Dataset entries
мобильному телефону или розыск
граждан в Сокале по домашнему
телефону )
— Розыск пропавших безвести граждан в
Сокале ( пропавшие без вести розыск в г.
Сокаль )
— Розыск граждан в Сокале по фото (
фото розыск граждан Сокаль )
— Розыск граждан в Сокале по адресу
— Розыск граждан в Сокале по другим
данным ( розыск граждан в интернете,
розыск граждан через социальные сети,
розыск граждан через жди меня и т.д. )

> WHAT NEEDS TO BE DONE
Return each line above exactly as it appears.

> EXERCISE SOLUTION
мобильному телефону или розыск
граждан в Сокале по домашнему
телефону )
— Розыск пропавших безвести граждан в
Сокале ( пропавшие без вести розыск в г.
Сокаль )
— Розыск граждан в Сокале по фото (
фото розыск граждан Сокаль )
— Розыск граждан в Сокале по адресу
— Розыск граждан в Сокале по другим
данным ( розыск граждан в интернете,
розыск граждан через социальные сети,
розыск граждан через жди меня и т.д. )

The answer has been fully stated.